L’aile jeune du MMM est pour la tenue d’élection primaire. Une élection primaire permet à un parti politique de désigner son candidat à une élection. Il existe deux types d’élections primaires. Des élections primaires fermées : dans ce cas seuls les militants du parti peuvent voter ; des élections primaires ouvertes : dans ce cas, tous les sympathisants du parti peuvent voter, sans condition d’appartenance. Que se passerait-il si lors des hypothétiques primaires au MMM pour la candidature au poste de Premier ministre, un Mauricien issu de la communauté majoritaire se trouve être le meilleur parmi les candidats ? Cette hypothèse dérange tellement au sein du MMM que je suis sûr qu’ils ont déjà rangé toute idée de primaire au placard. La grande question qui se pose est de savoir si le MMM pourra toujours compter sur ses militants traditionnels, avec un tel Mauricien à sa tête.

Le MMM de Bérenger est le parti des minorités. Sa force est puisée dans le rassemblement de toutes les communautés qui sont soi-disant menacées par le pouvoir rassembleur et tolérant travailliste. Un amoncellement hétéroclite, voilà comment se présente le MMM, qui se veut un parti d’unité nationale. 

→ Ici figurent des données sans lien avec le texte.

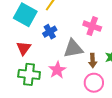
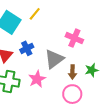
blue cross: (50, 32) -> (27, 48), moved
gray triangle: (73, 49) -> (54, 59), turned -30

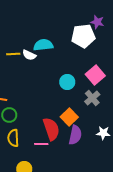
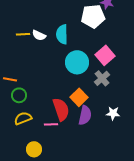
cyan semicircle: (43, 45) -> (62, 34), moved, turned -84
cyan circle: (67, 82) -> (77, 62), size x1.5
yellow semicircle: (13, 138) -> (23, 118), turned 72

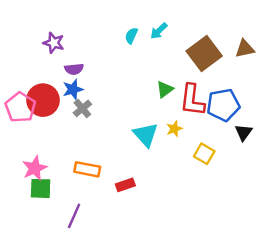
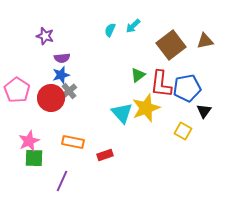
red circle: (43, 100) -> (51, 98), moved
yellow star: (174, 129) -> (146, 108), size x2.0
yellow square: (204, 154) -> (183, 131), moved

Pour accompagner la population dans son quotidien, il faut réfléchir avec elle, être en phase avec ses attentes et surtout travailler dans l’intérêt du pays. Il ne faut pas compartimenter la population, ni la segmenter, encore moins instiguer une communauté contre les autres. Pour l’instant seul le Premier ministre incarne l’unité nationale et le pays ne s’en porte pas plus mal. 

Deuxièmement

Retour vers la terre nourricière

En mangeant des produits sains, les Mauriciens se porteront mieux. Pourquoi ne pas encourager les Mauriciens à planter ce qu’ils consomment ? Pour réaliser ce projet ambitieux le gouvernement pourrait mettre en place des bureaux où les volontaires peuvent se rendre pour récupérer des graines, des jeunes pousses, les engrais et les conseils. Les Mauriciens pourront créer un petit jardin à côté de leur maison où ils feront pousser des salades, des tomates, des brèdes, des pâtissons et les autres légumes selon leurs envies.

Quand arrivera l’heure de la récolte, les particuliers pourront consommer des produits sains et de bonne qualité. L’excédent de la production pourra être acheté par le bureau où les semences ont été récupérées. Le prix d’achat sera minimal et cela pourra être revendu à des marchands ou des supermarchés ou même offert aux couvents et associations bénévoles.

Cette pratique aura pour effet de faire baisser les prix des légumes et encouragera les Mauriciens à pratiquer une activité physique et déstressante. Il s’agit d’encourager chaque Mauricien à avoir un petit jardin, et de cette façon je suis persuadé que nous pouvons réduire notre dépendance alimentaire.

Avec cette augmentation de l’offre de légumes, les prix vont baisser et la santé de la population va s’améliorer. Il va sans dire que cette mesure va légèrement nuire aux planteurs de légumes en faisant baisser les prix. Cependant, s’il y a moins de pression à fournir le marché local, nos petits planteurs pourront devenir des petits exportateurs vers la Réunion ou les Seychelles.  

Troisièmement

Certificat de bonne gouvernance pour le gouvernement

 

L’Ile Maurice occupe la première place du classement 2010 de la fondation Mo Ibrahim. Celle-ci évalue la qualité de la gouvernance des pays africains en fonction de toute une série de critères : la croissance économique durable, le développement du facteur humain (la santé et l’éducation), la transparence et la responsabilisation de la société civile, la démocratie et les droits de l’homme, et enfin le respect des lois et la sécurité.

J’espère que les esprits chagrins et les éditorialistes du dimanche vont en prendre bonne note.